His ideas, though increasingly unpopular in a culture that continues to drift leftward, have never been “eccentric.” Much less is Gottfried’s thought of the invidious character that Fulford insinuates.

Second, Gottfried and Spencer never conspired to brand a “movement.”

For starters, to as great an extent as anyone, it is Gottfried himself who spares no occasion to remind those of like mind that the old or “paleo-conservative” right with which they sympathize isn’t a movement at all.  He entertains no illusions that this tradition of thought will reverse its extensive sequence of misfortunes in the foreseeable future, and unfailingly assumes the charge to dispel those illusions in others.

Another reason that Fulford’s analysis runs aground on this score is that “alternative right” is a term that Gottfried alone coined some years back with an eye toward distinguishing the old, authentic right from the contemporary impostor that passed in its name (Spencer shortened the label to “alt-right,” retired it, and then embraced it once again after Hillary Clinton, during the 2016 Presidential campaign and in an attempt to undermine Donald Trump, made “alt-right” a household word).  The official right, the Republican or neoconservative right, though obviously more visible and resourceful than the intellectual-political tradition to which Gottfried subscribes, is nevertheless a fake: It isn’t right-wing at all.

The right-wing of the popular American (and, evidently, Canadian) imagination is but a softer species of leftism.  The “traditionally right-wing Republican Party” to which Fulford alludes shares with its left-wing Democratic counterpart the same essential ideology: On the issues of potentially limitless immigration at home, potentially limitless military intervention abroad, increased government spending, subsidies for Big Business, the promotion of Political Correctness, “free trade,” and, generally, the centralization and consolidation of government power and, thus, the erosion of American federalism—America’s “right-wing” and left-wing are of a piece.

And this brings us to the next point:

Contrary to Fulford, Gottfried has refused to become a member of America’s “traditionally right-wing party” precisely because there is no such thing.  And he’s been even more critical of the GOP than he has been critical of its rival precisely because the former is the animal that pretends to be rightist when it is not.

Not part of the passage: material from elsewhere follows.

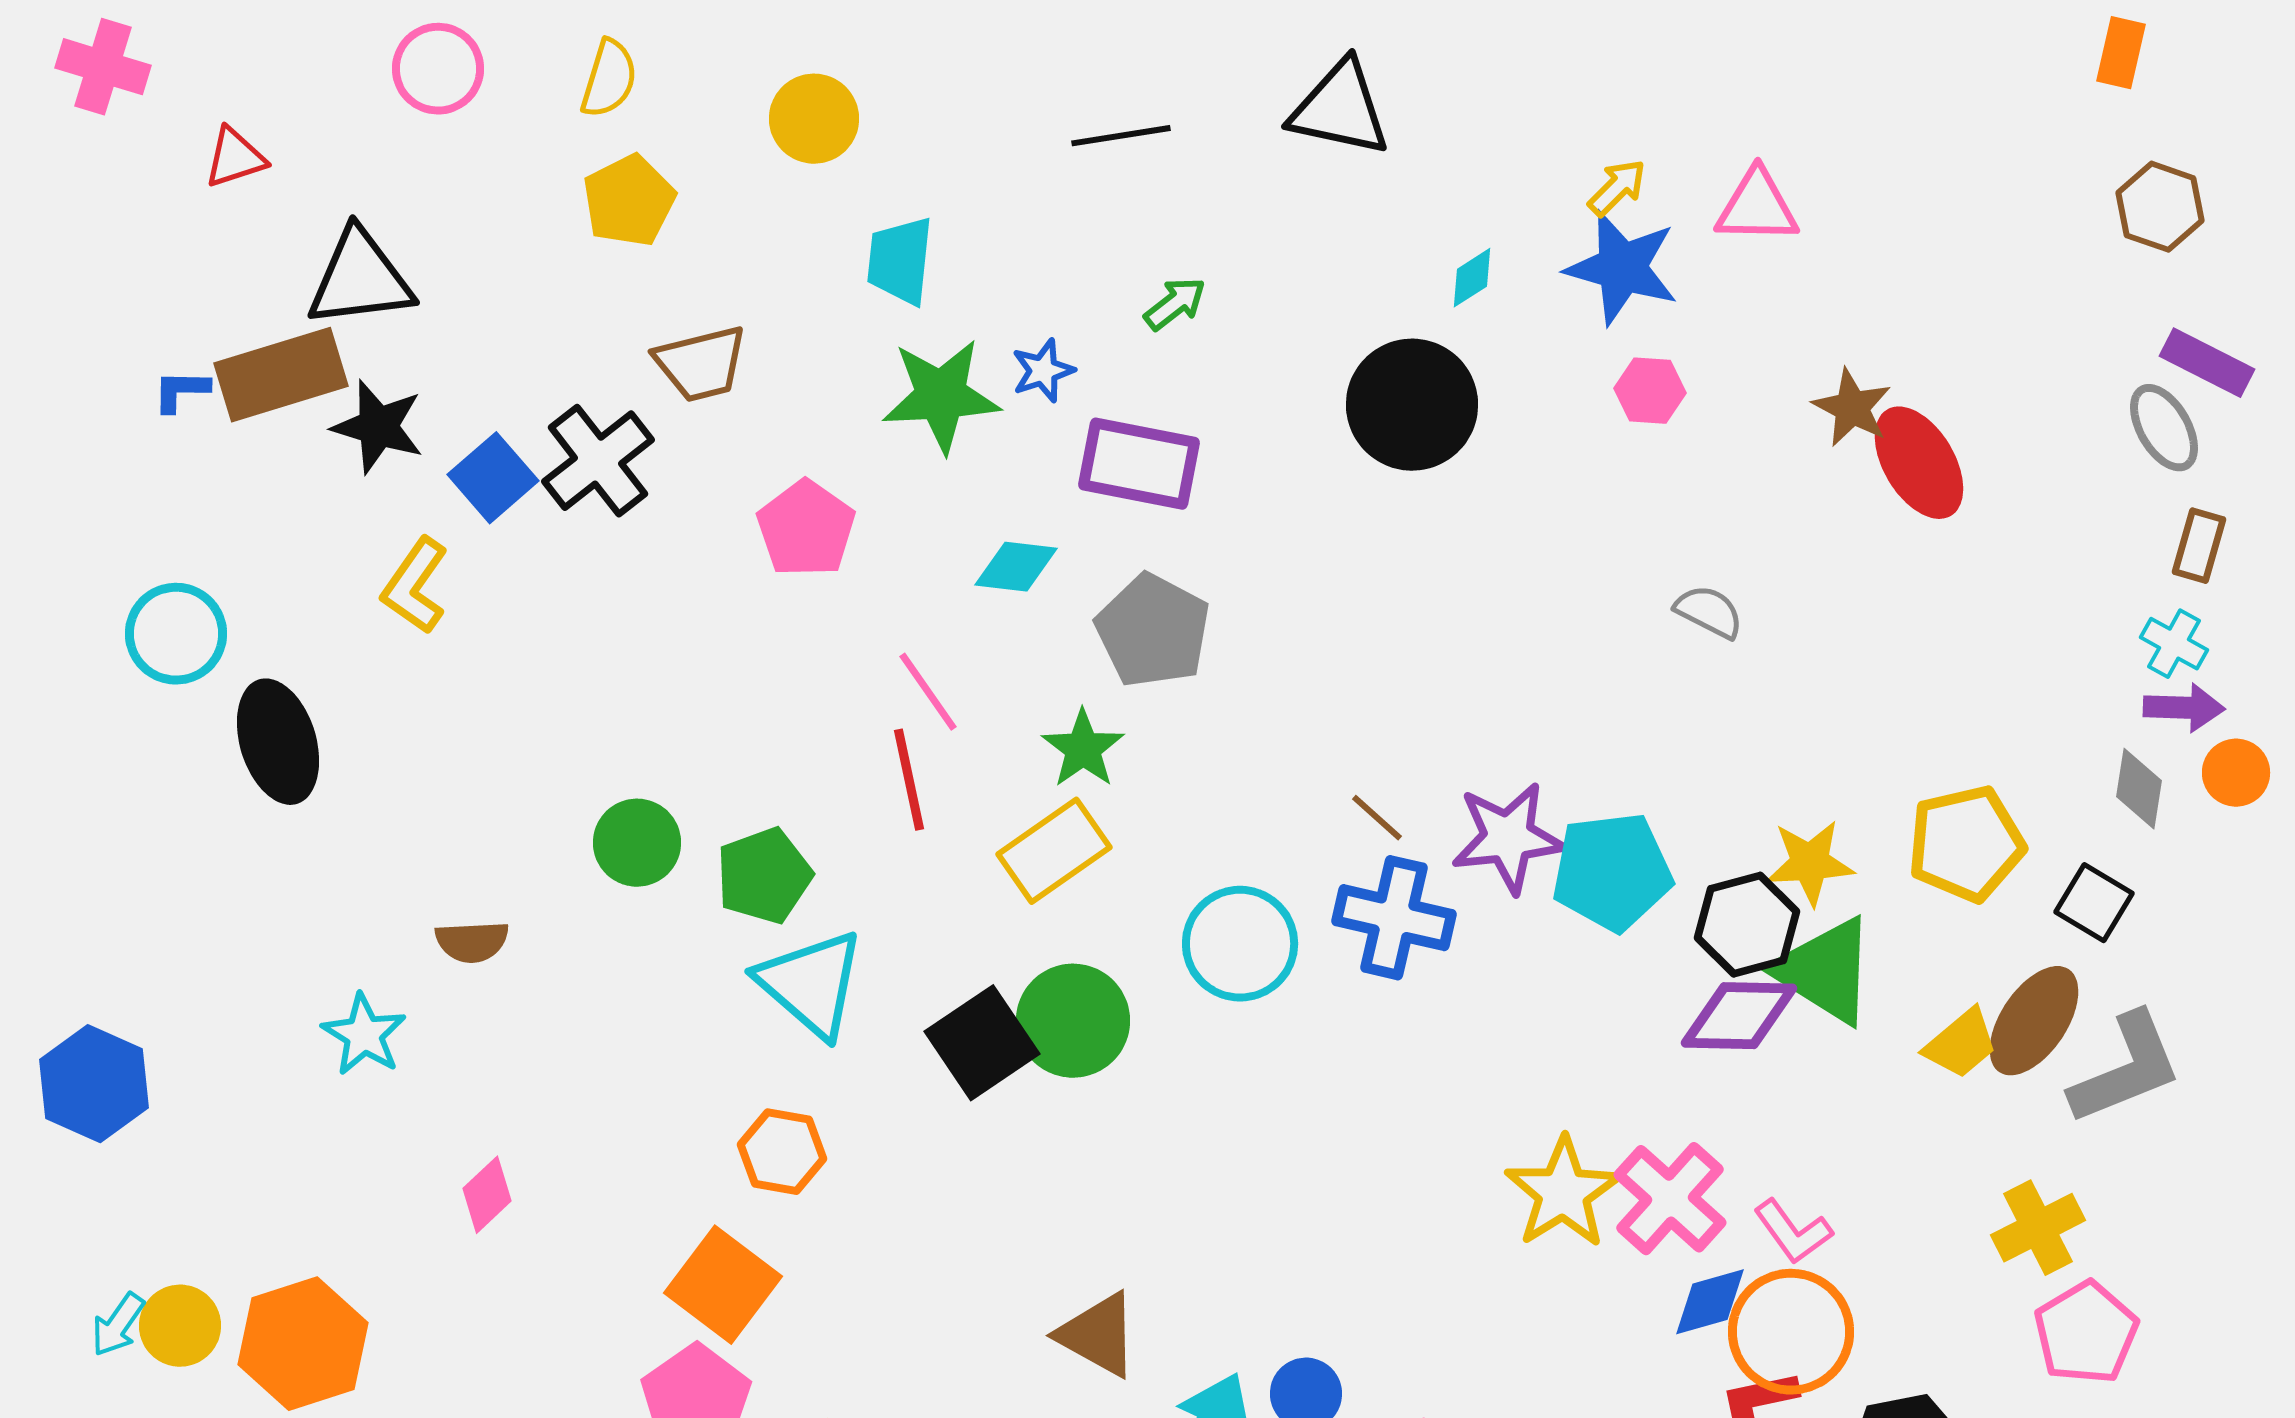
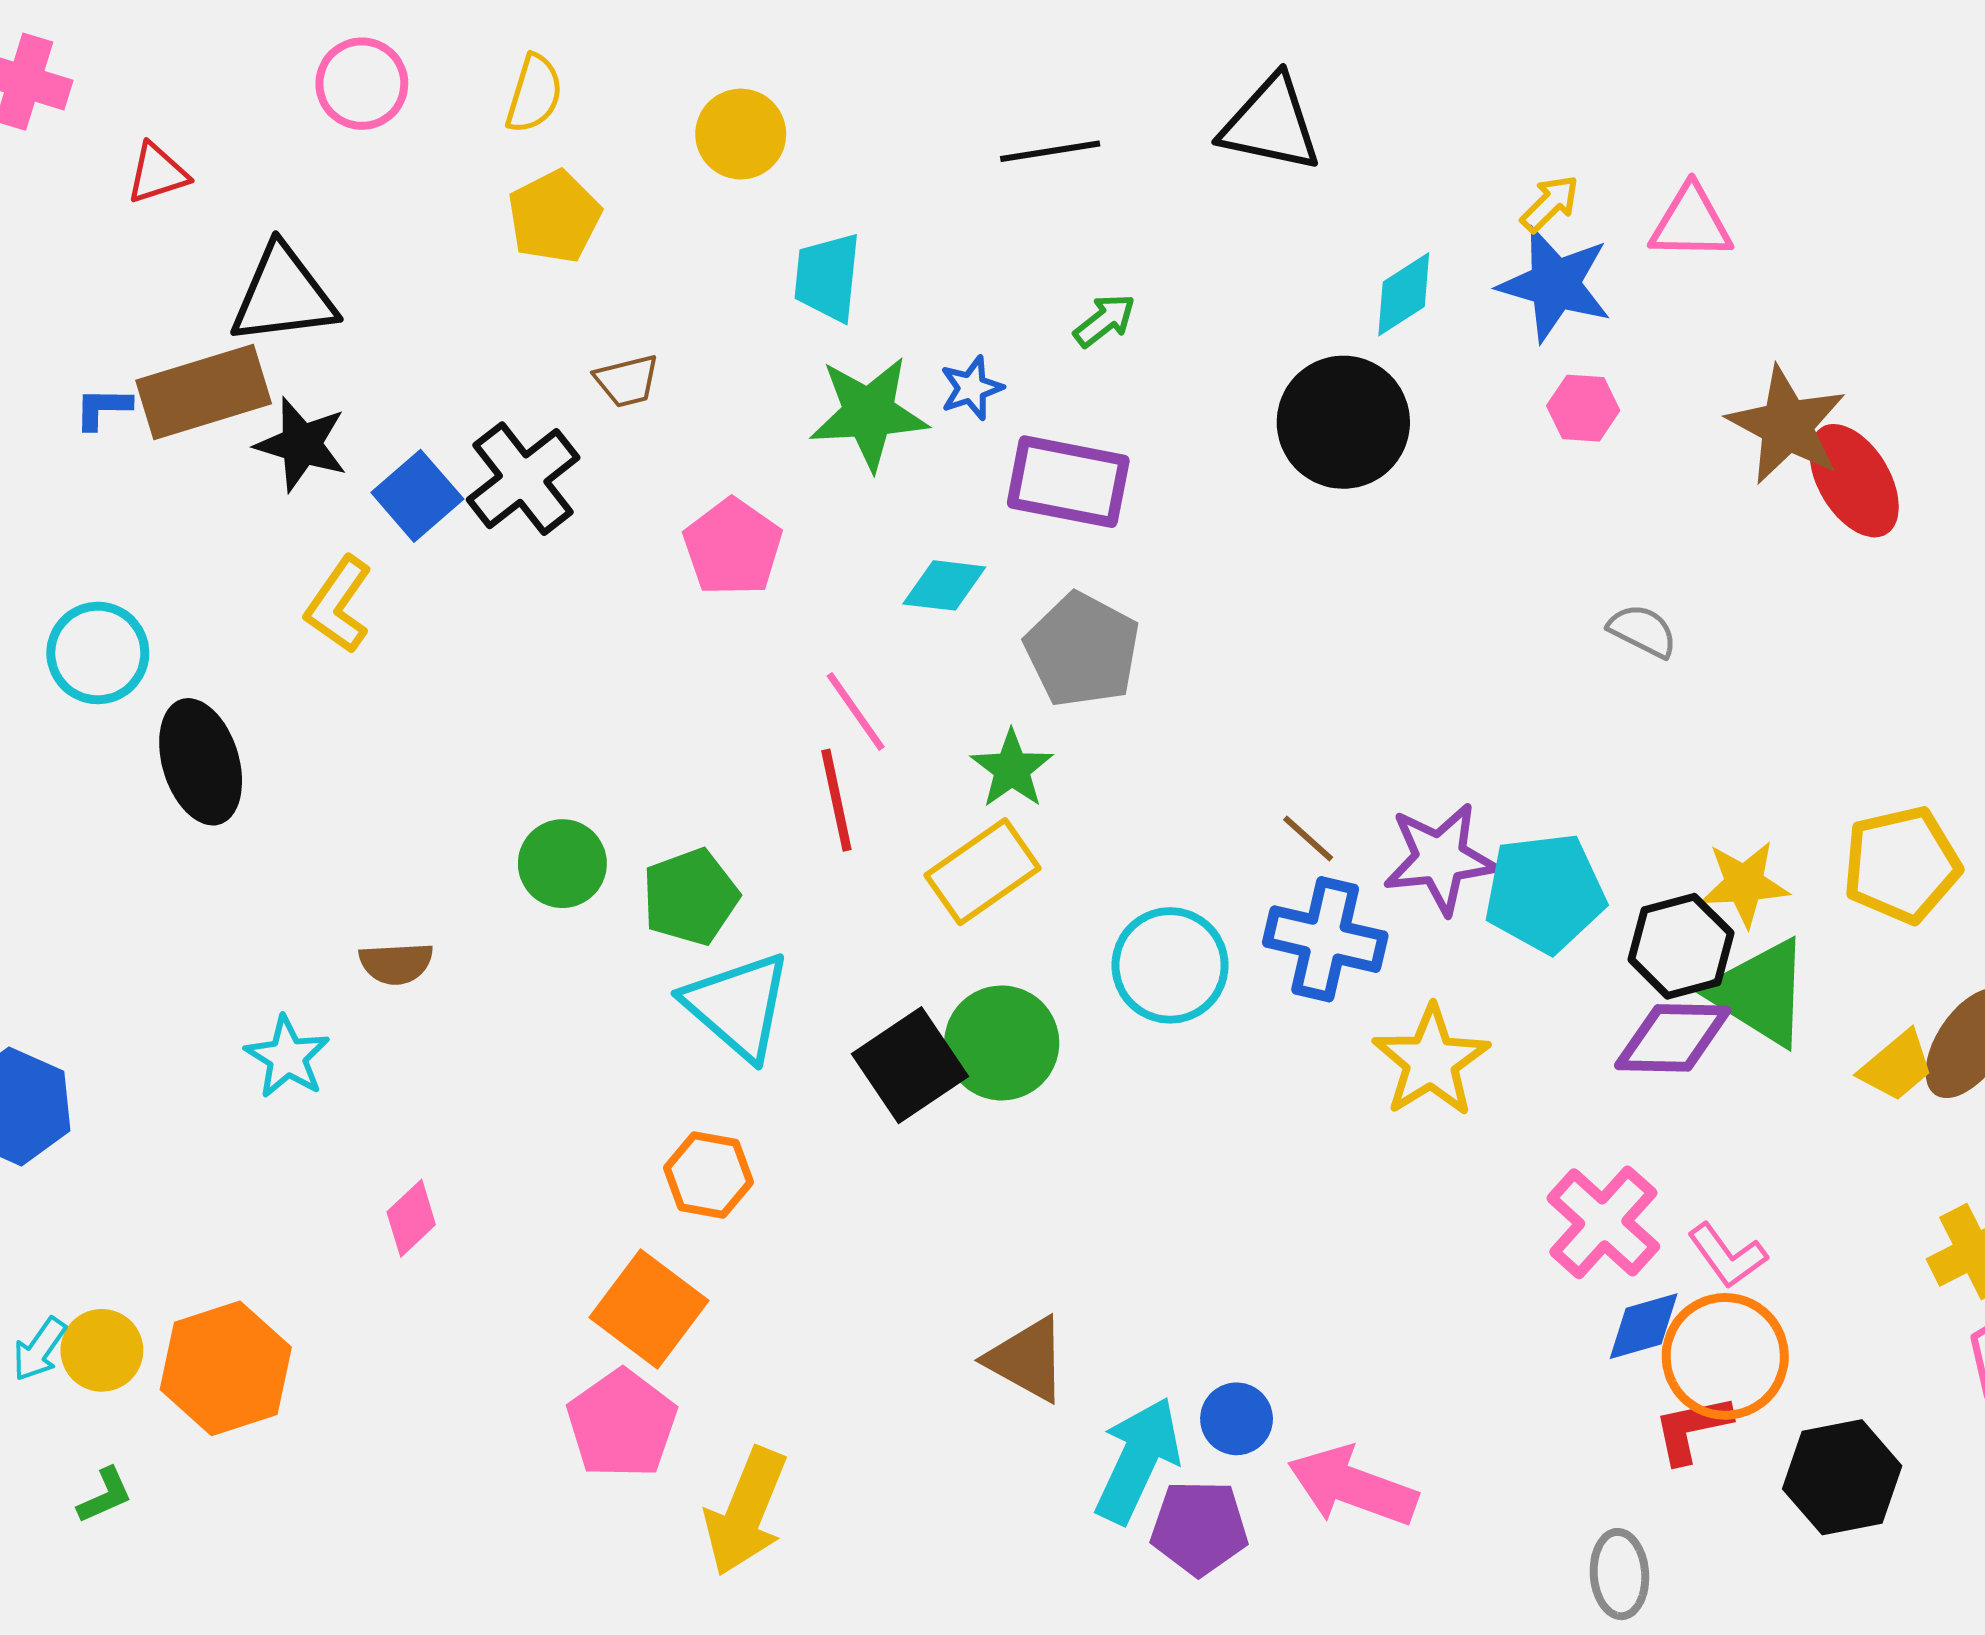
cyan diamond: (1472, 278) -> (1404, 294), size x1.4
brown trapezoid: (701, 364) -> (627, 381), size x0.7
brown star: (1852, 408) -> (1787, 425), size x1.5
yellow star: (1563, 1193) -> (1431, 1061), moved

Fourth, given the foregoing, by now it should be clear that when Gottfried referred to his political-philosophical orientation as “alternative right,” he did not mean to imply that it was a second right, so to speak.  In the last analysis, Gottfried has strenuously maintained that, in reality, there is no alternative right; there’s just a relatively small, not particularly resourceful, but genuinely right-wing composed of himself and some others of like-mind.

Fifth, this last point having been made, however, it is critical to note that, despite what Fulford would have readers believe, the stuff of which Gottfried’s understanding of the old right consists is not the “racism,” “anti-Semitism,” “neo-Nazism,” “white supremacy,” “white nationalism,” and even “nationalism” with which Fulford attempts to link it.

Those of us, like Gottfried, who are convinced that the Managerial-Therapeutic state, Political Correctness, and the policies birthed by the union of the two are disastrous for the country recognize in nationalism, whether of the white or some other variety, something like a natural ally of these ills.  After all, the federalist design of the American Constitutional order, affirming as it does the sovereignty of each state member of the federation of states, is, or at least was meant to be, an antidote to the homogenizing Leviathan of the Nation (or nationalism).

There is, though, a second reason why it is not just patently absurd, but morally offensive, to link Gottfried with “anti-Semitism” and Nazism:

Gottfried is a Jewish man.  He is a Jew whose family suffered persecution under Hitler and his Nazi party.

Inexcusably, yet predictably, Fulford fails to mention these details.

It is painfully obvious that behind Robert Fulford’s article on Paul Gottfried is bad faith.  He should be ashamed of himself, and the editors of the National Post should be ashamed of themselves for publishing Fulford’s grossly misinformed and reckless piece.